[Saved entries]

★ ★ ★ ★ ★

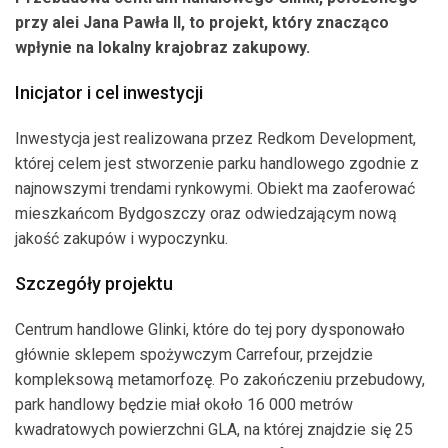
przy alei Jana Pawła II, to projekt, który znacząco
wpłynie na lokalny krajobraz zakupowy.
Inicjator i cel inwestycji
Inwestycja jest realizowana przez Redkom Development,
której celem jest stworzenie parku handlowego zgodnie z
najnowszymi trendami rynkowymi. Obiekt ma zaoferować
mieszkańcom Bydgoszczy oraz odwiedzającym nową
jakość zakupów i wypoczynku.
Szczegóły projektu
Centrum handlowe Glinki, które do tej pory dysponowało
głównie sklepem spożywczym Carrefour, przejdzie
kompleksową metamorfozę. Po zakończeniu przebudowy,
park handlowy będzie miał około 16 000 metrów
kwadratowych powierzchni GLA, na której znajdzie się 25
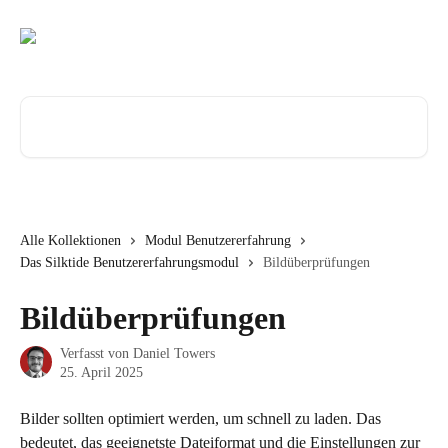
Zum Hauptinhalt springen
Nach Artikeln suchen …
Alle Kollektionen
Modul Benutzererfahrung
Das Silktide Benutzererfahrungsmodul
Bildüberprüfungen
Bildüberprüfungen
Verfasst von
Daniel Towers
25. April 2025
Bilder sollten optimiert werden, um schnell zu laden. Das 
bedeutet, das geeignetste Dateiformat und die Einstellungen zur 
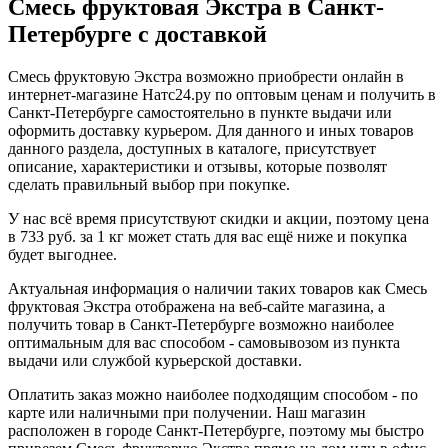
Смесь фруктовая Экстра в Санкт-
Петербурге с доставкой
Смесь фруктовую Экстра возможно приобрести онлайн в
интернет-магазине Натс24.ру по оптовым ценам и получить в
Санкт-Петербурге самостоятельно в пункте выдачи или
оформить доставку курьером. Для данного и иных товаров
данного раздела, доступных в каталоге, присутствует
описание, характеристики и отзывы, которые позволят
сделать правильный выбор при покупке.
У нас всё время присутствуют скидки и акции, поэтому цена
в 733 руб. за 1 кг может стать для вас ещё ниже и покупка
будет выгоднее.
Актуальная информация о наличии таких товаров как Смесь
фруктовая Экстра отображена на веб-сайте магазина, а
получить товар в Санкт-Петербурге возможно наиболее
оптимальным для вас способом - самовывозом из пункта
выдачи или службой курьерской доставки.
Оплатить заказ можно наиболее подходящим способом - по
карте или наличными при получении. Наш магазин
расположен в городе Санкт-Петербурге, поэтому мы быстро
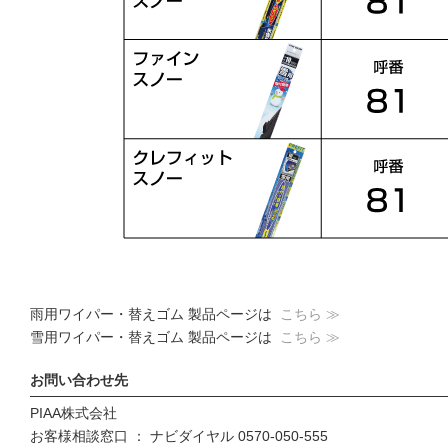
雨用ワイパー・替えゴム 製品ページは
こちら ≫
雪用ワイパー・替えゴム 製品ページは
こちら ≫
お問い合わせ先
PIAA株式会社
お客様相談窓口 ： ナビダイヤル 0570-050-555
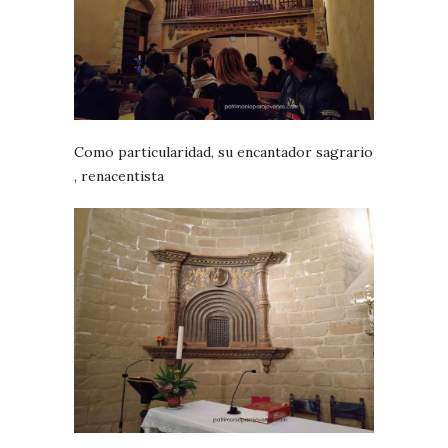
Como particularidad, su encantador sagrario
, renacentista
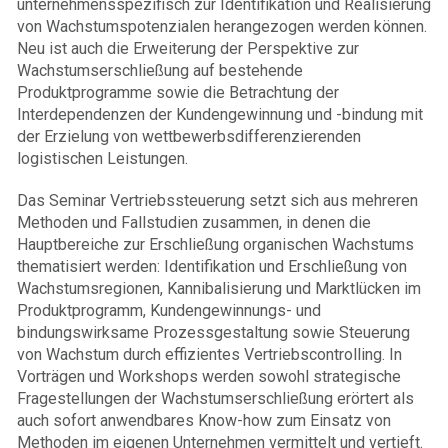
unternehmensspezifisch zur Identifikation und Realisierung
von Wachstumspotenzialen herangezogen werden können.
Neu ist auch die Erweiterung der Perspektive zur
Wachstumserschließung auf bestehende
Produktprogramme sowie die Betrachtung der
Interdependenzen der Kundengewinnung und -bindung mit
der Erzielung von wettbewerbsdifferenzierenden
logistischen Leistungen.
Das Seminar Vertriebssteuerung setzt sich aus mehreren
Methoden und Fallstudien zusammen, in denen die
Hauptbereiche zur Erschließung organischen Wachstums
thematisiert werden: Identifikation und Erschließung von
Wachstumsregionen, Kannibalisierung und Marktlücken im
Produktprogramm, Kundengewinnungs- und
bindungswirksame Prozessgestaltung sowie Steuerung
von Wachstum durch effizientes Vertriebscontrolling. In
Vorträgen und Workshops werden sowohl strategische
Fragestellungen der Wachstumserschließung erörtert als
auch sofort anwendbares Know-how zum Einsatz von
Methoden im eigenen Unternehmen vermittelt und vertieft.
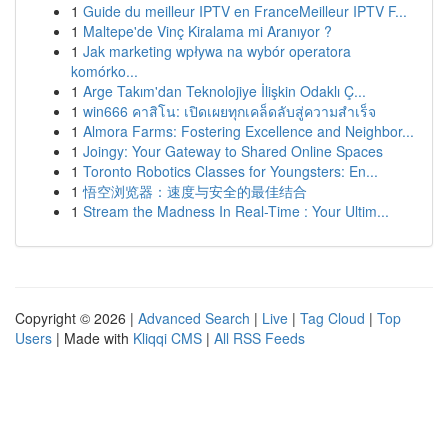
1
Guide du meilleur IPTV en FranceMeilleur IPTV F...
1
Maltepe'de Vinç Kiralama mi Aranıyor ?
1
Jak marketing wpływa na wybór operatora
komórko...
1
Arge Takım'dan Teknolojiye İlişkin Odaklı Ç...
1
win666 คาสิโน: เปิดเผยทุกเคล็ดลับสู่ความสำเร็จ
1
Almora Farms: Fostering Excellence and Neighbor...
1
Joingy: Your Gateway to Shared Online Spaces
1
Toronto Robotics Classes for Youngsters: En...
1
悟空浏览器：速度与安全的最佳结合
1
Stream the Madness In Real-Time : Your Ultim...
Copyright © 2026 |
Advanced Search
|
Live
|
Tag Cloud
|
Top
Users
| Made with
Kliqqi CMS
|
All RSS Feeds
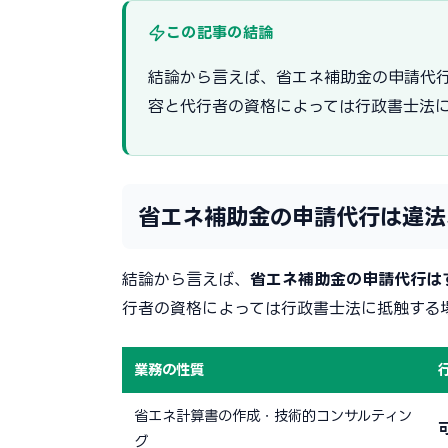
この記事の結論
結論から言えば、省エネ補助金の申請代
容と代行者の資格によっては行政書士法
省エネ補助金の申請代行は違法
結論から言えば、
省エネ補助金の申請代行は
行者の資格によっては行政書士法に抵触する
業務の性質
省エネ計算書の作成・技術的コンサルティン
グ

★ ★ ★ ★ ★

§ ASSIGNMENT: Quote, exactly and only, the lines from the first line of the data above through the line containing "von Wachstumspotenzialen herangezogen". The pictures do not belong in it.

§ EXERCISE ANSWER:
przy alei Jana Pawła II, to projekt, który znacząco
wpłynie na lokalny krajobraz zakupowy.
Inicjator i cel inwestycji
Inwestycja jest realizowana przez Redkom Development,
której celem jest stworzenie parku handlowego zgodnie z
najnowszymi trendami rynkowymi. Obiekt ma zaoferować
mieszkańcom Bydgoszczy oraz odwiedzającym nową
jakość zakupów i wypoczynku.
Szczegóły projektu
Centrum handlowe Glinki, które do tej pory dysponowało
głównie sklepem spożywczym Carrefour, przejdzie
kompleksową metamorfozę. Po zakończeniu przebudowy,
park handlowy będzie miał około 16 000 metrów
kwadratowych powierzchni GLA, na której znajdzie się 25
Zum Hauptinhalt springen
Nach Artikeln suchen …
Alle Kollektionen
Modul Benutzererfahrung
Das Silktide Benutzererfahrungsmodul
Bildüberprüfungen
Bildüberprüfungen
Verfasst von
Daniel Towers
25. April 2025
Bilder sollten optimiert werden, um schnell zu laden. Das 
bedeutet, das geeignetste Dateiformat und die Einstellungen zur 
Смесь фруктовая Экстра в Санкт-
Петербурге с доставкой
Смесь фруктовую Экстра возможно приобрести онлайн в
интернет-магазине Натс24.ру по оптовым ценам и получить в
Санкт-Петербурге самостоятельно в пункте выдачи или
оформить доставку курьером. Для данного и иных товаров
данного раздела, доступных в каталоге, присутствует
описание, характеристики и отзывы, которые позволят
сделать правильный выбор при покупке.
У нас всё время присутствуют скидки и акции, поэтому цена
в 733 руб. за 1 кг может стать для вас ещё ниже и покупка
будет выгоднее.
Актуальная информация о наличии таких товаров как Смесь
фруктовая Экстра отображена на веб-сайте магазина, а
получить товар в Санкт-Петербурге возможно наиболее
оптимальным для вас способом - самовывозом из пункта
выдачи или службой курьерской доставки.
Оплатить заказ можно наиболее подходящим способом - по
карте или наличными при получении. Наш магазин
расположен в городе Санкт-Петербурге, поэтому мы быстро
雨用ワイパー・替えゴム 製品ページは
こちら ≫
雪用ワイパー・替えゴム 製品ページは
こちら ≫
お問い合わせ先
PIAA株式会社
お客様相談窓口 ： ナビダイヤル 0570-050-555
Como particularidad, su encantador sagrario
, renacentista
unternehmensspezifisch zur Identifikation und Realisierung
von Wachstumspotenzialen herangezogen werden können.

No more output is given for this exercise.